DVD ArtHaus Musik 109065. Notice trilingue (angl., franç., all.). Distr. Harmonia Mundi.
Avant Salomé et Elektra, le premier acte unique de Strauss… et son deuxième opéra, après le trop wagnérien Guntram. Un « poème chanté », mais aussi un règlement de comptes avec ce Munich béotien qui lui a refusé son estime. Le magicien Kunrad, c’est lui. Reichart, le magicien banni avant lui, c’est Wagner : à travers Feuersnot, parfois traduit en La Nuit de la Saint-Jean, Strauss venge les deux Richard.
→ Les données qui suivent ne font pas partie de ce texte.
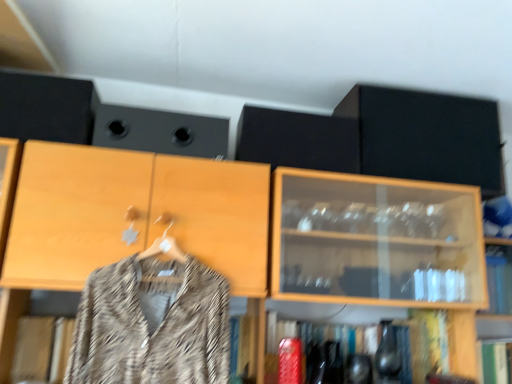 Question: Based on their sizes in the image, would you say shiny metallic vase at lower center is bigger or smaller than black matte cabinet at upper right?

Choices:
 (A) big
 (B) small

Answer: (B)

Question: Is shiny metallic vase at lower center in front of or behind black matte cabinet at upper right in the image?

Choices:
 (A) behind
 (B) front

Answer: (B)

Question: Which object is the closest to the black matte speaker at upper center, which is the first speaker from left to right?

Choices:
 (A) black matte cabinet at upper right
 (B) shiny metallic vase at lower center
 (C) patterned fabric coat at center
 (D) black matte speaker at upper center, positioned as the first speaker in right-to-left order

Answer: (D)

Question: Estimate the real-world distances between objects in this image. Which object is closer to the shiny metallic vase at lower center?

Diemut, la fille du bourgmestre, s’est laissé voler un baiser par Kunrad et s’apprête à le recevoir dans sa chambre, mais elle arrête le panier qui doit le hisser jusqu’à elle, le livrant aux moqueries des citadins – un peu comme si le Walther des Maîtres chanteurs se trouvait dans la posture de Beckmesser ! Qu’à cela ne tienne : il se venge en déclenchant le « Feuersnot », la pénurie de feu – également métaphore du tarissement du désir, moteur de toute vie humaine. C’est alors la communauté qui cède au chantage et lui donne Diemut. Elle ne le regrettera pas. Fourmillant d’allusions, voire de citations, dans le texte ou la musique, Feuersnot n’est pas encore chef-d’œuvre absolu, mais Strauss se reconnaît tout entier, avec son lyrisme débordant, son ironie caustique, sa conversation en musique, sa virtuosité orchestrale et chorale qui ne souffre aucune faille. L’œuvre fut créée en 1901 à Dresde, par Ernst von Schuh.
A Palerme, Gabriele Ferro s’acquitte de sa tâche en chef de théâtre aguerri, mettant néanmoins un peu de temps à s’échauffer, très bien suivi par des musiciens et des choristes soumis à rude épreuve – les Meistersinger, ici aussi, ne sont pas loin. La distribution se signale par son homogénéité, qu’emmène un couple à la hauteur de l’enjeu. Certes le vibrato de Nicola Beller Carbone s’est élargi, mais cette Salomé sait chanter son Strauss. Certes Dietrich Henschel fatigue un peu dans l’éprouvante harangue aux philistins munichois, souvenir de celle de Hans Sachs à la fin des Maîtres, certes il a toujours cette fâcheuse tendance à faire du Fischer-Dieskau, mais il assure fort bien, avec un bel art de la déclamation.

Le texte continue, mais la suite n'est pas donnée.